WORK REQUEST » Starting at the line that contains "Fifa admite erros em tentativa", quote each line exactly through the last line of the entries, both included.

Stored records
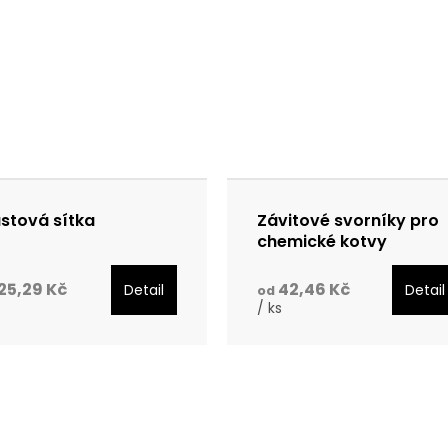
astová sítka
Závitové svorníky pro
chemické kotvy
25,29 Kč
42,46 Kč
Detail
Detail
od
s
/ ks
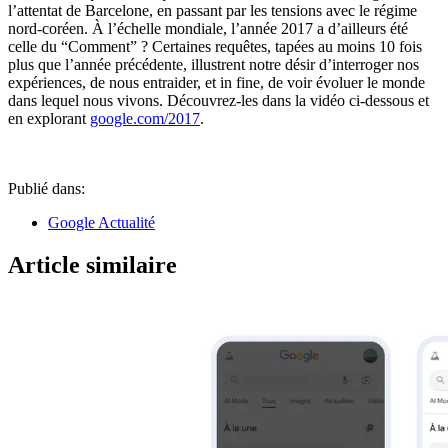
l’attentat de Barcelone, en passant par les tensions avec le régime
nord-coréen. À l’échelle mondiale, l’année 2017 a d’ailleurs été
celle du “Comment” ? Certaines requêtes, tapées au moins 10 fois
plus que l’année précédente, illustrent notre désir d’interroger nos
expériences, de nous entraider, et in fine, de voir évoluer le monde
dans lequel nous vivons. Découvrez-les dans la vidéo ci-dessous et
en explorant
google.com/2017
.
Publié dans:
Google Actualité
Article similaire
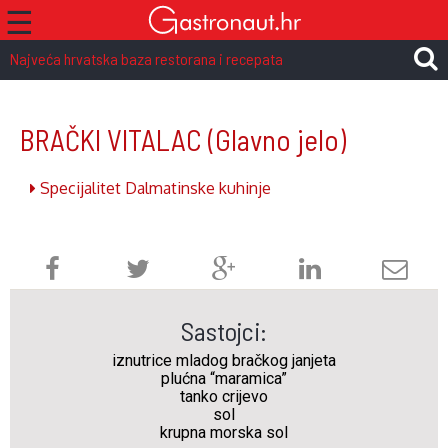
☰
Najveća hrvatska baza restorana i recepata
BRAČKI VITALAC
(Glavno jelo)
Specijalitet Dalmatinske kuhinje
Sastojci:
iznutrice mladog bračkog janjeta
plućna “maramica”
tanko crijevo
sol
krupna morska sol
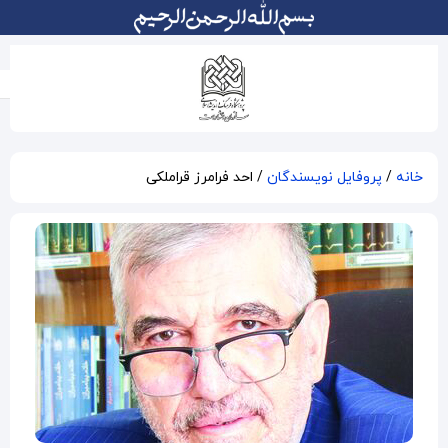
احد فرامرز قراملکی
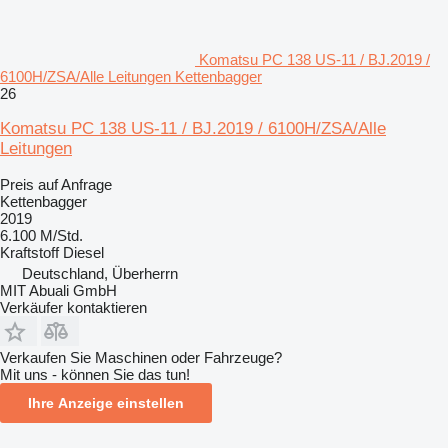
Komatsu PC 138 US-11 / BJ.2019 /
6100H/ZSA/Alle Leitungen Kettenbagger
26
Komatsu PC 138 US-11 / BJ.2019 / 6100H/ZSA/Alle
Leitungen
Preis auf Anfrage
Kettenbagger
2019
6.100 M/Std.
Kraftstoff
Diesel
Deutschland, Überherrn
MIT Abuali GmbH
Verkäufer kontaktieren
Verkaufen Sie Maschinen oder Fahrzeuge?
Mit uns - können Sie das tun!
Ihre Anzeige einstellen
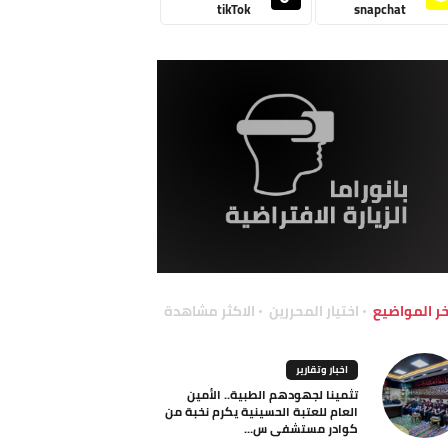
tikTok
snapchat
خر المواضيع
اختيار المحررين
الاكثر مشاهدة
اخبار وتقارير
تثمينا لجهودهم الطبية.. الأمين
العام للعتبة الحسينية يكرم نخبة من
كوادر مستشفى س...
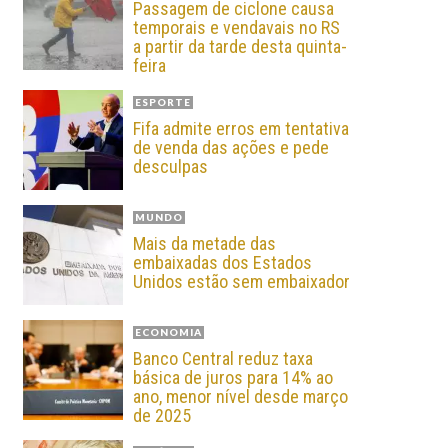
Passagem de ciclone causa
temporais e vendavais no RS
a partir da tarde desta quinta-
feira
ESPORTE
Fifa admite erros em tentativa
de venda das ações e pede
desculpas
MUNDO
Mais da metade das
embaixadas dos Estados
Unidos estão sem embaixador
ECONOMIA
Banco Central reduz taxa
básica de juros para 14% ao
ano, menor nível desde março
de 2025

TASK RESULT »
Fifa admite erros em tentativa
de venda das ações e pede
desculpas
MUNDO
Mais da metade das
embaixadas dos Estados
Unidos estão sem embaixador
ECONOMIA
Banco Central reduz taxa
básica de juros para 14% ao
ano, menor nível desde março
de 2025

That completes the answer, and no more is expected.